No hay que ser James R. Fitzgerald para entender que se refiere a que siempre lo admirará, le divertirá, la excitará. Pero ante la manifestación de la intimidad ajena siempre se irrita quien no conoce de cerca algo como lo exhibido. Les molesta, también, que haya contraído matrimonio, aunque lo haya hecho civilmente y con un tul de princesa, enigma cuya resolución tampoco exige la presencia de Grace Coddington.

Con dos oídos y dos ojos, cualquiera comprende que aquel pastelón de tela estaba cosido de ironía. Pero el cringe les aplasta el cerebrito. Uno por ahí la ha llamado "otra terfa clasista más" y otra ha dicho que "in Spain we call it ranciedad". Les resulta delirante que "la aclamada feminista" haya cedido a una institución "machista". Bueno, se acabó, rasrás. El póster que venía con Súper Pop ha sido arrancado de la pared.

Las bodas siempre implican algo de espectáculo. No se idean sólo para quienes contraen matrimonio, sino para quienes los acompañan. Lo tengo fresco porque me casé hace dos meses. Yo alguna vez había querido hacerlo en secreto, un día cualquiera, mañana mismo, vestidito marfil de Vestiaire Collective, acabar en una hamburguesería que no cuele lechuga a sus sándwiches y luego pasar un rato, tampoco hasta las tantas, sólo mientras sea divertido, bailando pop y reguetón.

Las tradiciones no encofran valor sólo por haber conseguido atravesar el tiempo. Pero algunas logran que, al alcanzarse ciertas expectativas, nos engranemos con nuestro origen. Cuando se es consciente de qué y por qué se aceptan y prolongan, la tradición no la devora a una, sino que una se adueña de ella.

Lo de "machista", no obstante, me flota sobre la pupila en quinientos colorines, como si acabara de mirar directamente al sol. El matrimonio (heterosexual, el único que naturalmente puede llegar a ser "machista") no queda nunca determinado por el formato de la relación. Son sus integrantes los que les ponen el adjetivo.

Si el marido no sabe dónde se guarda el producto friegasuelos, quizás haya en la relación un desequilibrio. Si no sabe qué marca de leche se compra en casa, tal vez vivan en desnivel. Si él no ha asistido jamás a la fiesta de fin de curso y no recuerda siquiera el nombre de la tutora de los niños, parecería que la relación no puede aguantar una hora de puntillas.

Si conoce todo aquello, si no espera que por su cara de hormigón la cena esté hecha y la basura sacada, si no se queda ella con la niña mientras él se va a jugar al futbito y al pádel dos veces a la semana sin ninguna compensación, tal vez no.

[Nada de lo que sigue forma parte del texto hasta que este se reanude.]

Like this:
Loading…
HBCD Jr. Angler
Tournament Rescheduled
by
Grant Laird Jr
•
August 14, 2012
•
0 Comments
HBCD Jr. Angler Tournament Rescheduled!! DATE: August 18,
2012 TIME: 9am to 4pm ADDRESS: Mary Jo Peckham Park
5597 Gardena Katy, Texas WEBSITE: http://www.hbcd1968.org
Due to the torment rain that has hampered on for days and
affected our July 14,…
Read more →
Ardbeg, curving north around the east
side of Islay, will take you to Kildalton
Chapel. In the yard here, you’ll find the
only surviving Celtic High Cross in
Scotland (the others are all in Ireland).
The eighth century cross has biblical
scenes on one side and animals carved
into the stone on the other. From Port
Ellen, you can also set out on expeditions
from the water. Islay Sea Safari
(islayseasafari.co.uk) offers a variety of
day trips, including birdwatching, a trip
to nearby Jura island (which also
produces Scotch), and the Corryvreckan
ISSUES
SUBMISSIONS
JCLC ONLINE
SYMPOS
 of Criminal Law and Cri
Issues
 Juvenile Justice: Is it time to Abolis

Sólo las lindes y las veredas de una relación pueden definirla. ¿Qué asegura encontrar mayor igualdad en una relación abierta (donde una de las partes normalmente propone a la otra dejar la puerta encajada y en la que la atención, que no es sino la aplicación del amor, se atomiza) que en una estructurada por dos? El amor siempre vincula, por fuerza y por naturaleza. 

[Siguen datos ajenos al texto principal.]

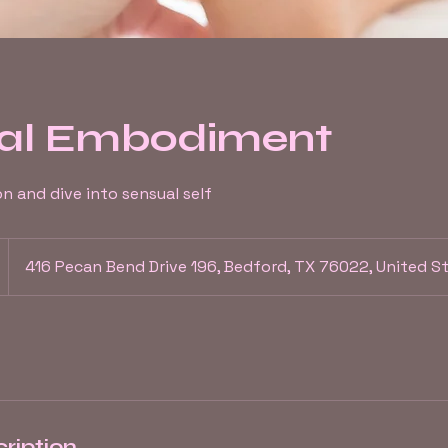
al Embodiment
on and dive into sensual self
416 Pecan Bend Drive 196, Bedford, TX 76022, United S
ription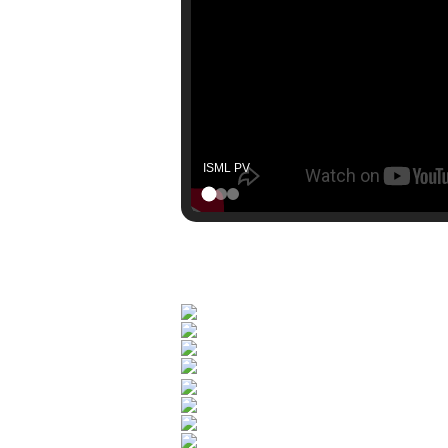
Nova League Format Explainer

El amor es un don, algo que no se elige, sino que se recibe, casi un talento, como lo es cantar bien, una piel sin puntos negros o saber hacer de cabeza divisiones con decimales. No hay, por lo general, mérito en hallarlo y convertir su persecución en objetivo de vida encamina a la amargura. El amor no se busca. El amor se encuentra.

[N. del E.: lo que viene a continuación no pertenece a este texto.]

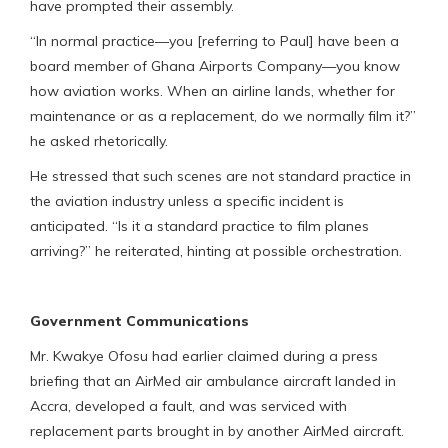
have prompted their assembly.
“In normal practice—you [referring to Paul] have been a
board member of Ghana Airports Company—you know
how aviation works. When an airline lands, whether for
maintenance or as a replacement, do we normally film it?”
he asked rhetorically.
He stressed that such scenes are not standard practice in
the aviation industry unless a specific incident is
anticipated. “Is it a standard practice to film planes
arriving?” he reiterated, hinting at possible orchestration.
Government Communications
Mr. Kwakye Ofosu had earlier claimed during a press
briefing that an AirMed air ambulance aircraft landed in
Accra, developed a fault, and was serviced with
replacement parts brought in by another AirMed aircraft.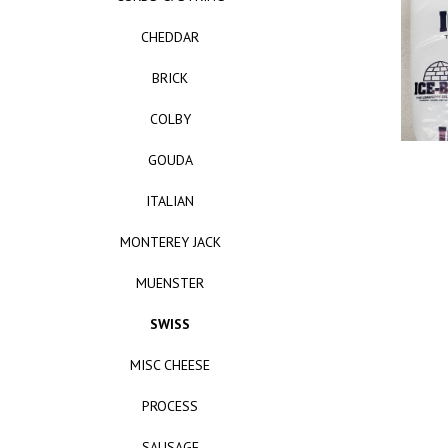
CHEDDAR
BRICK
COLBY
GOUDA
ITALIAN
MONTEREY JACK
MUENSTER
SWISS
MISC CHEESE
PROCESS
SAUSAGE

Escribía Didion que el matrimonio es tiempo y su negación. Desde la veintena, cuenta en El año del pensamiento mágico, siempre se había visto a través de los ojos de John, benevolentes, miopes al paso del tiempo. Ahora que su marido había muerto, se sentía de golpe mayor. Con él al lado, los años se habían elidido. Sin él, los años le jarreaban sobre la espalda. De golpe supo que los demás la veían como una anciana viuda. En su matrimonio siempre había sido joven. O al menos, la misma. La muerte del otro, redondeaba, es también la propia. 

Parte del disparate de quien le ladra a Rigoberta Bandini nace de trasfundir la jerarquía de valores personal a su artista favorito de turno y pretender que se limite a su representación, como si fuera un político con el deber de interpretar y ejecutar la voluntad del pueblo. El despropósito es también no haber salido del ídem mental y empeñarse en que sólo la propia es la idea correcta de la felicidad.

La necedad es permitirse estar tan henchido de hiel que te amargue la miel ajena. Quién no querría ser joven hasta la muerte. Aunque incluya una canción con las palabras forever crush.